Let $\mathbf{A} \in \mathbb{R}^{n \times n}$. I'm working in a problem where I have a black-box algorithmic solution to compute the products $\mathbf{A}\mathbf{x}$ and $\mathbf{A}^T \mathbf{x}$ given an input $\mathbf{x} \in \mathbb{R}^n$. Given that I can't access the value of $\mathbf{A}$ directly, what are some examples of algorithms for solving the regularized linear least square problem
\begin{align} \min_{\mathbf{x}} \frac{1}{2} \| \mathbf{y} - \mathbf{A} \mathbf{x}\|^2 + \lambda \phi(\mathbf{x}) \end{align}
that only rely in the computation of $\mathbf{A}\mathbf{x}$ and $\mathbf{A}^T\mathbf{x}$? Here, $\lambda >0$ is a given regularization parameter. I'm more interested in the likelihood $ \frac12 \|\mathbf{y} - \mathbf{A} \mathbf{x}\|^2$ updates so we can assume pretty much anything we want for $\phi$ for the sake of this question. If it makes the problem more concrete, you can assume that $\phi$ is convex lower semicontinuous, so that $\text{prox}_{\lambda\phi}$ exists and is single valued.

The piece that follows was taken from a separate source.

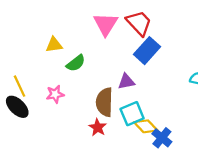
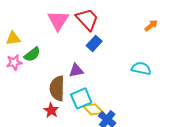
blue rectangle: (147, 51) -> (94, 43), size x0.7
pink star: (55, 94) -> (14, 62), moved

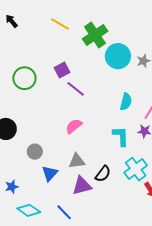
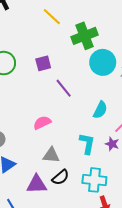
purple line: (76, 89) -> (64, 88), moved
gray triangle: (77, 161) -> (51, 155), moved
cyan cross: (136, 169) -> (94, 180), turned 30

For instance, if $\phi$ is differentiable, given a stepsize $\mu>0$, the gradient descent update \begin{align} \mathbf{x}^{i+1} &= \mathbf{x^i} - \mu \mathbf{A}^T(\mathbf{A}\mathbf{x^i} - \mathbf{y}) - \mu \lambda \nabla \phi(\mathbf{x^i}) \end{align} can be implemented in my system. What are some other examples?